Inside each region, the derivative is constant or affine.

For `clip`:

$$
\operatorname{clip}(x,a,b)=
\begin{cases}
a, & x<a,\\
x, & a\le x\le b,\\
b, & x>b.
\end{cases}
$$

Away from boundaries:

$$
\frac{d}{dx}\operatorname{clip}(x,a,b)=
\begin{cases}
0, & x<a,\\
1, & a<x<b,\\
0, & x>b.
\end{cases}
$$

At $x=a$ and $x=b$, the implementation must choose a convention.

## Selection Operations

Indexing, sorting, top-k, argmax, and masking are piecewise operations. They often choose a discrete structure and then propagate gradients only through selected values.

Example:

```text
y = max(x1, x2)
```

If $x_1 > x_2$, then:

$$
\frac{\partial y}{\partial x_1}=1,\qquad
\frac{\partial y}{\partial x_2}=0.
$$

If $x_2 > x_1$, then:

$$
\frac{\partial y}{\partial x_1}=0,\qquad
\frac{\partial y}{\partial x_2}=1.
$$

At $x_1=x_2$, the function is non-smooth. An implementation may send the gradient to one argument, split it, or follow a documented tie-breaking rule.

The same issue appears in `sort`. Sorting is locally a permutation. Away from ties, its Jacobian is a permutation matrix. At ties, the active permutation is unstable.

## Piecewise Programs and AD Correctness

For a program $P$, AD computes a local linearization of the executed trace. This is the correct derivative when the trace is locally stable.

A trace is locally stable when small perturbations do not change:

```text
branch choices
loop counts
recursion depth
selected indices
sort order
top-k membership
mask structure
```

When these remain fixed, AD gives the ordinary derivative of the program near the input.
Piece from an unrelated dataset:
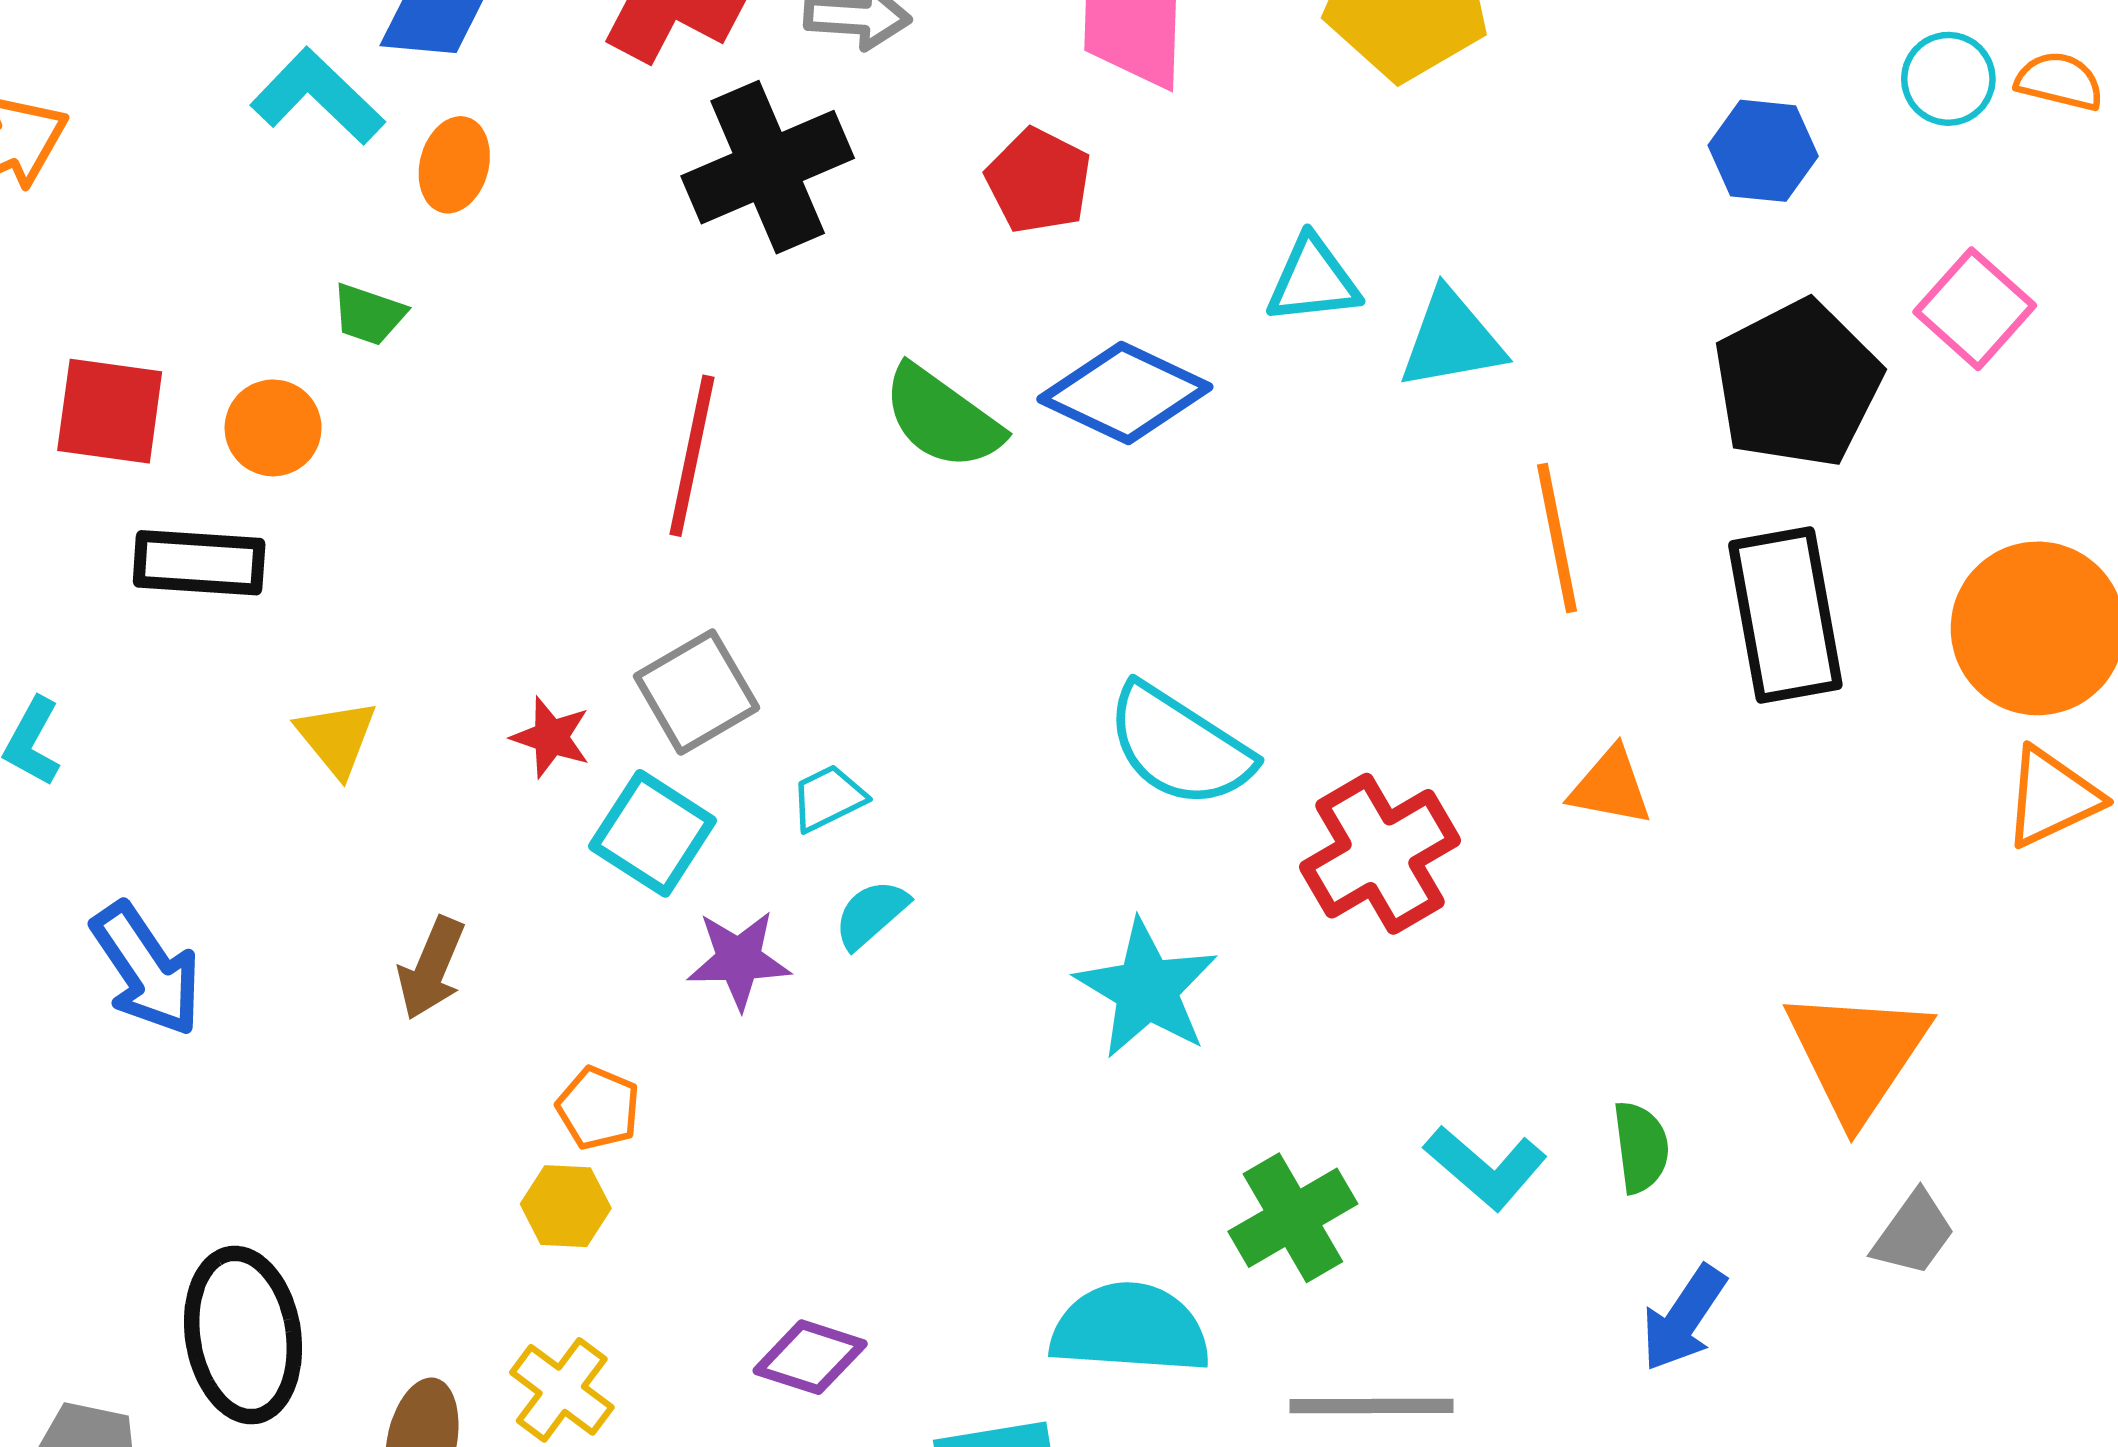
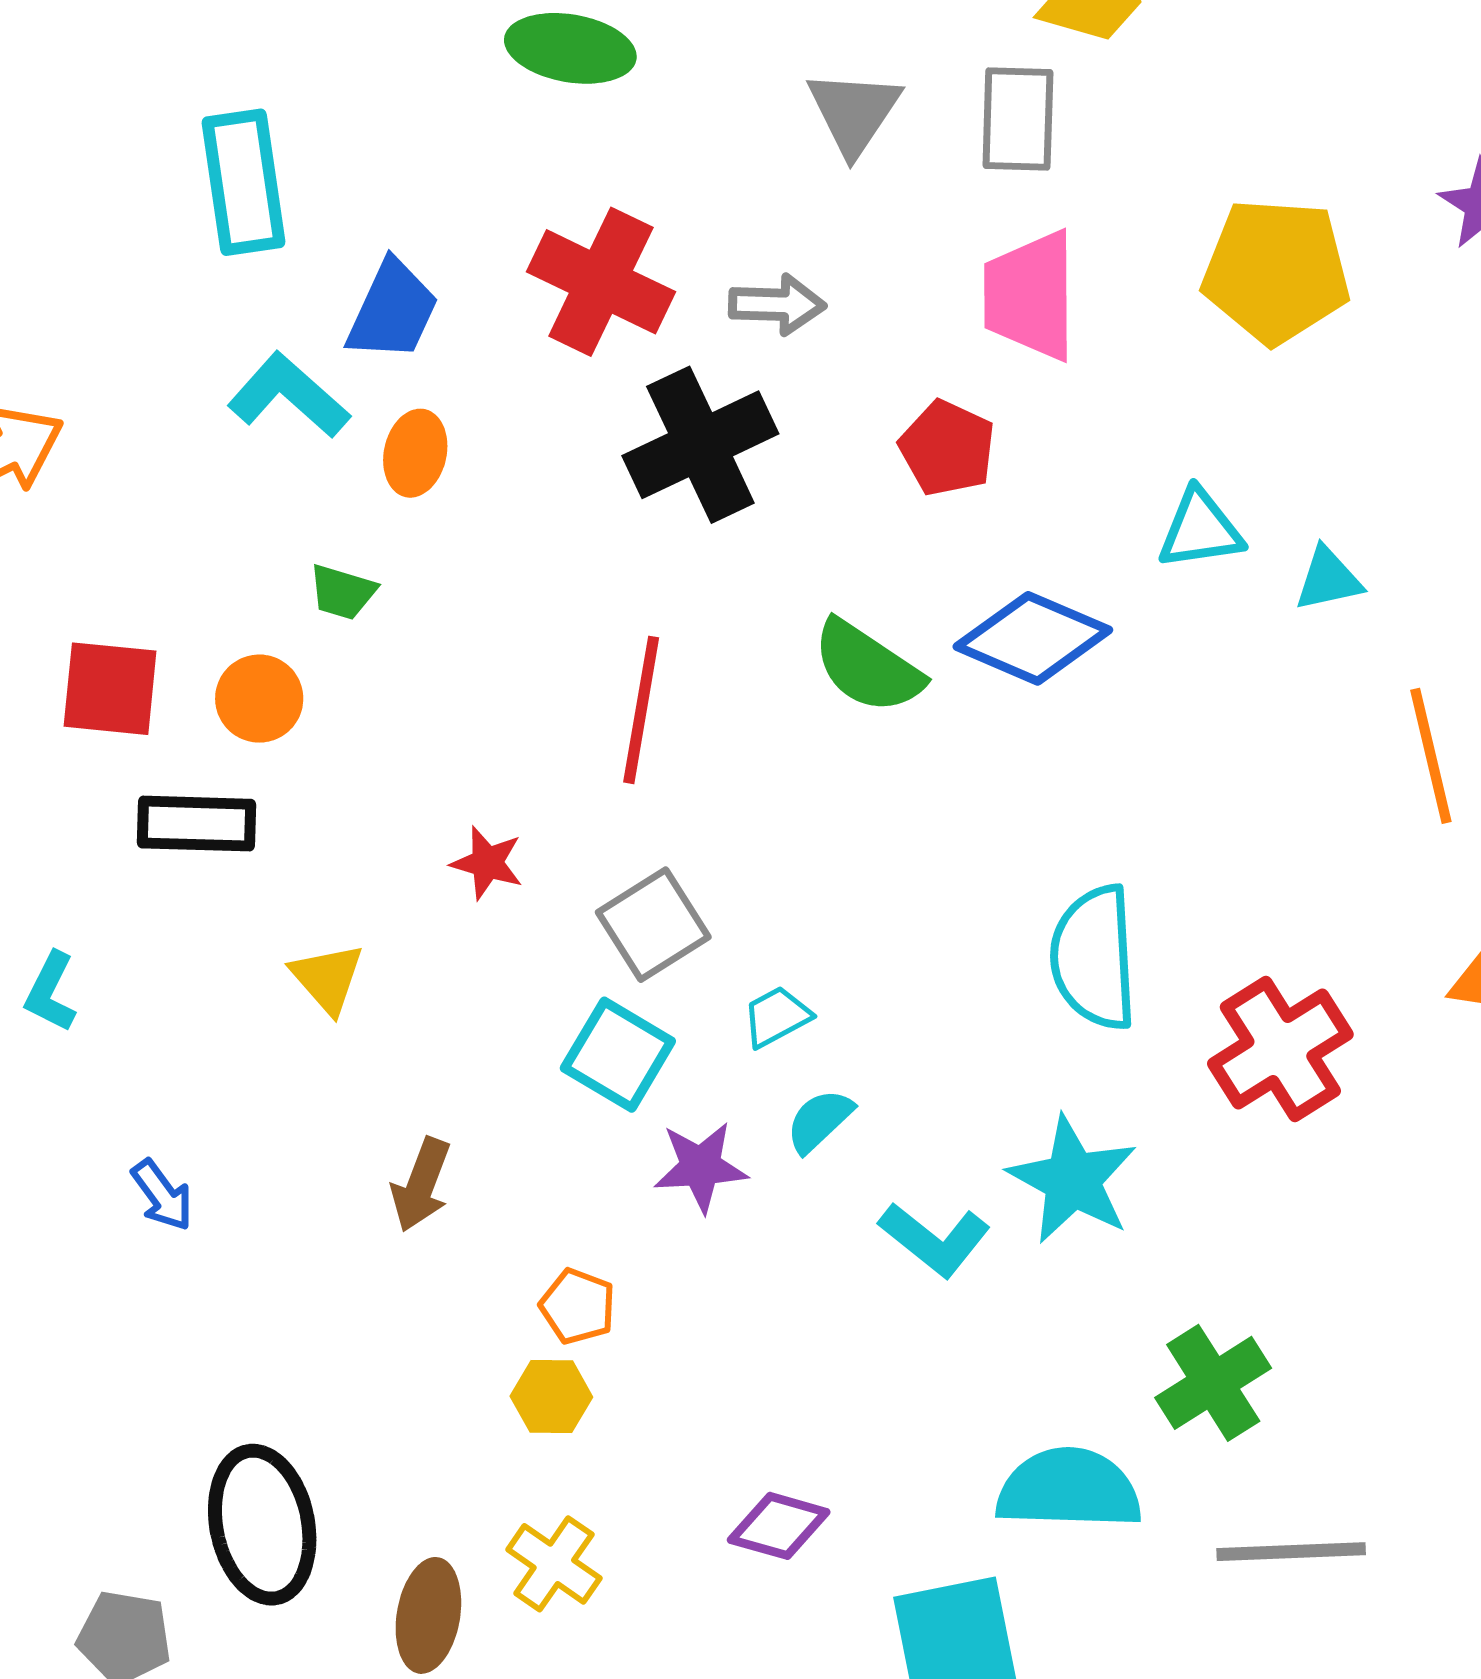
cyan triangle: (1452, 340) -> (1328, 579), size x0.7
red star: (551, 737) -> (487, 863), moved
cyan semicircle: (1179, 746) -> (1094, 958), turned 56
blue arrow: (147, 969) -> (162, 1195), size x0.6
cyan L-shape: (1486, 1167) -> (935, 1239), moved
When they change under arbitrarily small perturbations, the function is at a boundary. The returned derivative describes the selected trace only.

## Practical Rule

For piecewise differentiable programs:

```text
Inside a smooth region:
    AD gives the classical derivative.

At a boundary:
    AD gives a branch-specific or convention-specific value.

For discrete selections:
    gradients usually flow through selected values,
    not through the selection decision itself.
```

This is acceptable in many optimization problems because exact boundary points often have measure zero under continuous data. But this argument is probabilistic, not absolute. Boundaries matter in quantization, clipping, constraints, solvers, routing, and any model that deliberately creates hard decisions.

Piecewise differentiability is therefore a normal part of AD. The main requirement is to know whether the derivative returned by the system is a true local derivative, a subgradient convention, or merely the derivative of one executed path.